Vinterberg conta que muitos membros da sua comunidade foram morar ali por razões políticas, mas os motivos variavam muito. “Meu pai, por exemplo, vivia ali por questões práticas. Tinha um filho pequeno e queria que sempre houvesse alguém cuidando da criança. E ele sabia que, ali, precisaria fazer comida só uma vez na semana”. Outras pessoas, diz o diretor, se agrupavam por motivos emocionais: por solidão ou por se sentirem entediados em seus casamentos. “Na minha rua, havia 32 casas. Seis delas eram comunidades. E cada uma era distinta da outra, como cada família é diferente”.

As comunidades começaram a rarear na Escandinávia na década de 1980, quando a ânsia por liberdades individuais suplantou valores coletivistas. “Em 1975, pessoas atraentes levavam aquela vida mal comportada na primeira classe, em casas grandes, pelas quais podiam pagar. Era fantástico. Mas em 1985, se três famílias continuavam na casa, não queriam se mudar porque gostavam do jardim –e, agora, tinham uma faxineira. As pessoas foram se afastando, querendo privacidade. Foi algo natural”.

Vinterberg acredita que a internet ajudou a disseminar o espírito coletivo nas pessoas de hoje, mas de modo distinto. “Comunidades como aquelas acabaram em definitivo. Grupos de compartilhamento e a cortesia múltipla certamente continuam, mas não daquela forma. Não é mais sexy e vibrante como antes; aquilo virou museu. Hoje, pessoas dividem casas, mas com outro espírito, cada um tem a sua divisória na geladeira.”

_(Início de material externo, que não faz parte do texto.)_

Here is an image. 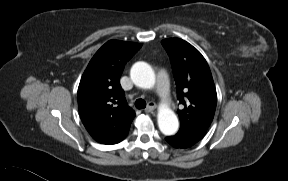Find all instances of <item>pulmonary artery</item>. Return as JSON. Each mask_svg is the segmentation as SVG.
<instances>
[{
  "mask_svg": "<svg viewBox=\"0 0 288 181\" xmlns=\"http://www.w3.org/2000/svg\"><path fill=\"white\" fill-rule=\"evenodd\" d=\"M156 92L164 103H167L171 99L168 79L163 71L159 72L157 75Z\"/></svg>",
  "mask_w": 288,
  "mask_h": 181,
  "instance_id": "pulmonary-artery-1",
  "label": "pulmonary artery"
}]
</instances>
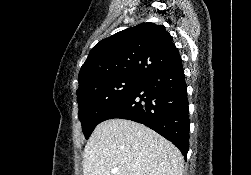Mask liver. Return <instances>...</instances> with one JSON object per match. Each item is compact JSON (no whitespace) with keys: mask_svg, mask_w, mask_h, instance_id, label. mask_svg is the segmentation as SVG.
Instances as JSON below:
<instances>
[{"mask_svg":"<svg viewBox=\"0 0 251 175\" xmlns=\"http://www.w3.org/2000/svg\"><path fill=\"white\" fill-rule=\"evenodd\" d=\"M183 161L178 147L143 123L107 119L91 133L82 163L83 175H183Z\"/></svg>","mask_w":251,"mask_h":175,"instance_id":"liver-1","label":"liver"}]
</instances>
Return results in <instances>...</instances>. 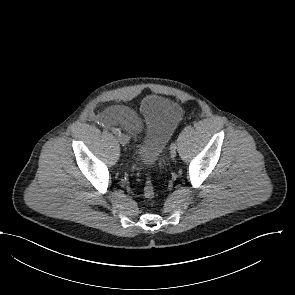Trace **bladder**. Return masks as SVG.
Returning a JSON list of instances; mask_svg holds the SVG:
<instances>
[{
  "mask_svg": "<svg viewBox=\"0 0 295 295\" xmlns=\"http://www.w3.org/2000/svg\"><path fill=\"white\" fill-rule=\"evenodd\" d=\"M139 116L144 122V130L136 144V154L141 163L151 166L165 149L182 117V110L168 97L151 95L141 103Z\"/></svg>",
  "mask_w": 295,
  "mask_h": 295,
  "instance_id": "bladder-1",
  "label": "bladder"
}]
</instances>
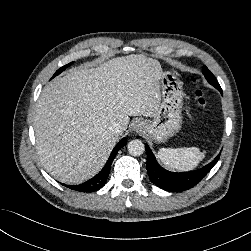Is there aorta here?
I'll use <instances>...</instances> for the list:
<instances>
[{
	"instance_id": "1",
	"label": "aorta",
	"mask_w": 251,
	"mask_h": 251,
	"mask_svg": "<svg viewBox=\"0 0 251 251\" xmlns=\"http://www.w3.org/2000/svg\"><path fill=\"white\" fill-rule=\"evenodd\" d=\"M127 149L130 155L132 156H140L145 151V146L141 140L135 139L131 140L128 145Z\"/></svg>"
}]
</instances>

O dinamarquês diz que o fato de ter sido criado naquele ambiente liberado foi decisivo em sua formação. “Nossos pais queriam nos libertar de um esquema patriarcal. Éramos tratados como adultos. O que eles não sabiam é que exigiam de nós uma responsabilidade muito grande. Muitos irmãos meus da comunidade sofriam com essa pressão. Eu nem tanto, amava a liberdade.”

Influência do álcool

Foi talvez dali que Vinterberg herdou o gosto pela transgressão. O cineasta se tornou mundialmente famoso por uma delas, quando, nos anos 1990, criou com o amigo Lars Von Trier o Dogma 95, manifesto cinematográfico que refutava filmes à moda de Hollywood e definia regras espartanas para as filmagens (vetava, por exemplo, o uso de cenários, luz artificial e até de música nos longas).

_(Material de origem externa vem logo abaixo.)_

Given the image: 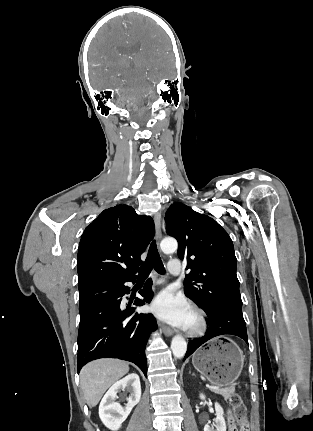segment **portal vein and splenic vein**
Wrapping results in <instances>:
<instances>
[{"instance_id": "1", "label": "portal vein and splenic vein", "mask_w": 313, "mask_h": 431, "mask_svg": "<svg viewBox=\"0 0 313 431\" xmlns=\"http://www.w3.org/2000/svg\"><path fill=\"white\" fill-rule=\"evenodd\" d=\"M206 387H208L209 389H215L216 388V387L210 386V385H206Z\"/></svg>"}]
</instances>
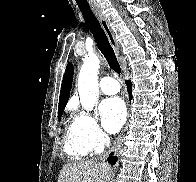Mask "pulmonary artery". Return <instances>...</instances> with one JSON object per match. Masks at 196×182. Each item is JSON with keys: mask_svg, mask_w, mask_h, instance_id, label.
I'll use <instances>...</instances> for the list:
<instances>
[{"mask_svg": "<svg viewBox=\"0 0 196 182\" xmlns=\"http://www.w3.org/2000/svg\"><path fill=\"white\" fill-rule=\"evenodd\" d=\"M100 89L107 95L116 94L120 90L118 81L112 76H106L100 81Z\"/></svg>", "mask_w": 196, "mask_h": 182, "instance_id": "pulmonary-artery-1", "label": "pulmonary artery"}]
</instances>
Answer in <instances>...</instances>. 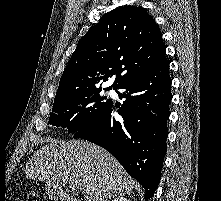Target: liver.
Masks as SVG:
<instances>
[{
    "instance_id": "6515ba94",
    "label": "liver",
    "mask_w": 221,
    "mask_h": 201,
    "mask_svg": "<svg viewBox=\"0 0 221 201\" xmlns=\"http://www.w3.org/2000/svg\"><path fill=\"white\" fill-rule=\"evenodd\" d=\"M46 142L26 164L25 175L29 179L54 188L79 180L85 201L123 196L136 186L121 164L99 146L83 140Z\"/></svg>"
}]
</instances>
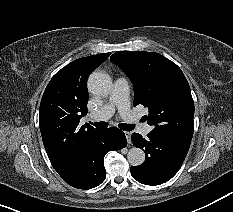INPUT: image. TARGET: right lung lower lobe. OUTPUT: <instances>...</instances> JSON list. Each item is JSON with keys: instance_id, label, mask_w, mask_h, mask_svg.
I'll return each instance as SVG.
<instances>
[{"instance_id": "right-lung-lower-lobe-1", "label": "right lung lower lobe", "mask_w": 233, "mask_h": 212, "mask_svg": "<svg viewBox=\"0 0 233 212\" xmlns=\"http://www.w3.org/2000/svg\"><path fill=\"white\" fill-rule=\"evenodd\" d=\"M127 145L125 134L116 127L100 129L82 160L60 175L69 185L79 189H91L106 178L104 156L111 150Z\"/></svg>"}]
</instances>
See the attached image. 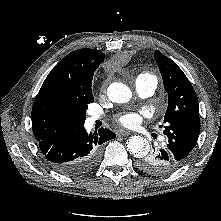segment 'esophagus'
<instances>
[{
    "instance_id": "1",
    "label": "esophagus",
    "mask_w": 221,
    "mask_h": 221,
    "mask_svg": "<svg viewBox=\"0 0 221 221\" xmlns=\"http://www.w3.org/2000/svg\"><path fill=\"white\" fill-rule=\"evenodd\" d=\"M130 134H131V132L127 131V130H120V131L117 132L118 136H123V137L129 136Z\"/></svg>"
}]
</instances>
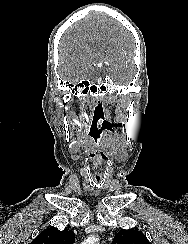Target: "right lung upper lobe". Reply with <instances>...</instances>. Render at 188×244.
Returning <instances> with one entry per match:
<instances>
[{
    "mask_svg": "<svg viewBox=\"0 0 188 244\" xmlns=\"http://www.w3.org/2000/svg\"><path fill=\"white\" fill-rule=\"evenodd\" d=\"M75 234L72 230L65 228L63 231L50 227L42 231L29 244H73Z\"/></svg>",
    "mask_w": 188,
    "mask_h": 244,
    "instance_id": "cb5924a9",
    "label": "right lung upper lobe"
}]
</instances>
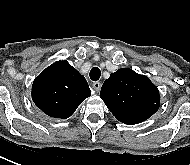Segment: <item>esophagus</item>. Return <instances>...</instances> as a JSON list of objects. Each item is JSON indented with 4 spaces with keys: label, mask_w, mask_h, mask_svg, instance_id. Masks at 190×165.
Returning a JSON list of instances; mask_svg holds the SVG:
<instances>
[{
    "label": "esophagus",
    "mask_w": 190,
    "mask_h": 165,
    "mask_svg": "<svg viewBox=\"0 0 190 165\" xmlns=\"http://www.w3.org/2000/svg\"><path fill=\"white\" fill-rule=\"evenodd\" d=\"M92 87H93V89H94L96 92H99L100 89H101V83L98 82V81H96V82H94V83L92 84Z\"/></svg>",
    "instance_id": "34e87169"
}]
</instances>
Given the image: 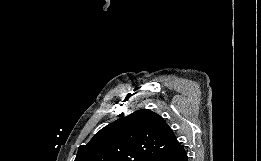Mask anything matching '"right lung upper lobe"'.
Wrapping results in <instances>:
<instances>
[{
  "label": "right lung upper lobe",
  "mask_w": 261,
  "mask_h": 161,
  "mask_svg": "<svg viewBox=\"0 0 261 161\" xmlns=\"http://www.w3.org/2000/svg\"><path fill=\"white\" fill-rule=\"evenodd\" d=\"M182 147L162 117L141 109L107 125L88 144L80 145L75 161H153Z\"/></svg>",
  "instance_id": "right-lung-upper-lobe-1"
}]
</instances>
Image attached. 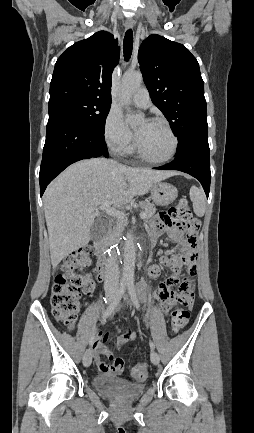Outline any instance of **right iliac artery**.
Wrapping results in <instances>:
<instances>
[{
    "label": "right iliac artery",
    "instance_id": "1",
    "mask_svg": "<svg viewBox=\"0 0 254 433\" xmlns=\"http://www.w3.org/2000/svg\"><path fill=\"white\" fill-rule=\"evenodd\" d=\"M126 287H127V283H126V282H121V283H120V287H119V290H118V292H117L116 297H115L114 300L111 302V304L107 307V309H106V311H105V313H104V315H103V317H102V320H101V323H102V324H104V323L106 322V319H107L109 316H111V314L114 312L115 308H116L117 305L119 304V302H120V300H121V298H122V296H123V294H124V292H125V290H126ZM105 302L107 303L106 300H105ZM92 342H93V338H91V340H90V344H92Z\"/></svg>",
    "mask_w": 254,
    "mask_h": 433
}]
</instances>
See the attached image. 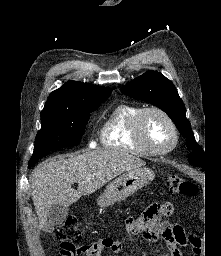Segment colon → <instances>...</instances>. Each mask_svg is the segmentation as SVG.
Instances as JSON below:
<instances>
[{
    "label": "colon",
    "mask_w": 221,
    "mask_h": 256,
    "mask_svg": "<svg viewBox=\"0 0 221 256\" xmlns=\"http://www.w3.org/2000/svg\"><path fill=\"white\" fill-rule=\"evenodd\" d=\"M167 186L172 193L188 196H193L197 193V187L193 182L177 175L169 176ZM54 235L61 242L62 254H78L80 252L77 242L81 237V229L77 217H68L61 225L56 227ZM190 241L196 256H199L200 239L192 237Z\"/></svg>",
    "instance_id": "obj_1"
}]
</instances>
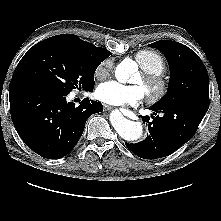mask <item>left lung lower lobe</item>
<instances>
[{"label":"left lung lower lobe","mask_w":221,"mask_h":221,"mask_svg":"<svg viewBox=\"0 0 221 221\" xmlns=\"http://www.w3.org/2000/svg\"><path fill=\"white\" fill-rule=\"evenodd\" d=\"M208 107L209 101L175 103L165 107L153 105L150 109L155 116H151V121L150 117L141 116L143 122H148L149 136L140 143L125 144L130 151L144 159L168 156L193 137Z\"/></svg>","instance_id":"left-lung-lower-lobe-1"}]
</instances>
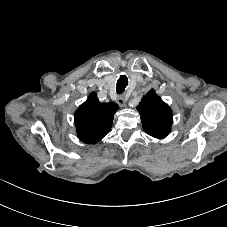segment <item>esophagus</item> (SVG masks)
<instances>
[{
    "instance_id": "obj_1",
    "label": "esophagus",
    "mask_w": 227,
    "mask_h": 227,
    "mask_svg": "<svg viewBox=\"0 0 227 227\" xmlns=\"http://www.w3.org/2000/svg\"><path fill=\"white\" fill-rule=\"evenodd\" d=\"M116 101L120 107H124L126 104V99L123 96H119Z\"/></svg>"
}]
</instances>
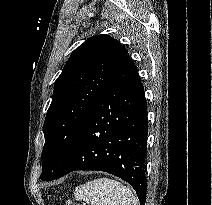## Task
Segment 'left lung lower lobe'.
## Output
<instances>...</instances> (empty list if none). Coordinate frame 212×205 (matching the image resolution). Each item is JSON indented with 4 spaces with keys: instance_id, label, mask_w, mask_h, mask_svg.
Instances as JSON below:
<instances>
[{
    "instance_id": "left-lung-lower-lobe-1",
    "label": "left lung lower lobe",
    "mask_w": 212,
    "mask_h": 205,
    "mask_svg": "<svg viewBox=\"0 0 212 205\" xmlns=\"http://www.w3.org/2000/svg\"><path fill=\"white\" fill-rule=\"evenodd\" d=\"M148 119L143 84L127 54L88 115L58 179L75 170H96L128 182L145 204Z\"/></svg>"
}]
</instances>
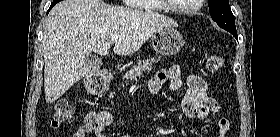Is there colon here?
I'll use <instances>...</instances> for the list:
<instances>
[{
  "instance_id": "5ec220e1",
  "label": "colon",
  "mask_w": 280,
  "mask_h": 137,
  "mask_svg": "<svg viewBox=\"0 0 280 137\" xmlns=\"http://www.w3.org/2000/svg\"><path fill=\"white\" fill-rule=\"evenodd\" d=\"M225 67V59L221 54H211L206 60V70L210 74H215L223 70ZM73 116V108L65 99H59L54 105V114L52 118L53 126H61ZM94 123V119L90 121ZM230 125L224 124L219 126V136H225Z\"/></svg>"
}]
</instances>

Hoje em dia, nem Vinterberg leva a sério as normas que ele mesmo criou. Prova disso é que, de vez em quando, filma em esquema “cinemão”, como “Longe Deste Insensato Mundo” (2015), produção britânica com Carey Mulligan. “Pode ser relaxante [filmar em grandes estúdios], porque é árduo você ser o rei o tempo todo no set. No estúdio, sou só um membro de uma equipe. Sequer tenho o corte final –do que eu, aliás, até gosto, porque pode resultar em algo divertido, criativo”, diz, com uma abertura de mente rara entre diretores mais autorais.

Essa mente aberta de Vinterberg, aliás, permite que ele aborde em seus filmes temas que, em outros países, talvez fossem inadmissíveis. Seu próximo longa na Dinamarca, por exemplo, será o que ele chama de “uma celebração do álcool”. “Há anos sou louco para fazer esse filme. A questão ali será o quanto alguém pode realizar sob a influência do álcool. Alguns dos melhores livros da história foram escritos por mentes embriagadas. A questão é o quanto se bebe, como se bebe. Sem contar que as conversas se expandem drasticamente a partir do consumo de álcool”.

Se ele mesmo costumaria criar embriagado? “Não tenho tempo. Estou sempre em aviões, ou trocando fraldas. Mas tenho necessidade de fugir da mediocridade. Faço isso lendo Hemingway, por exemplo, que não por acaso escrevia em cafés, bêbado. É o tipo de vida que eu gostaria de levar, mas que não posso”, confessa o cineasta.

“Agora, claro, também se morre por conta do álcool. Muitos enlouquecem e terminam suas vidas na merda. Literalmente, até”, pondera. “Mas também isso é fascinante: como o álcool pode ajudar a criar tanta coisa e a matar tantas outras.”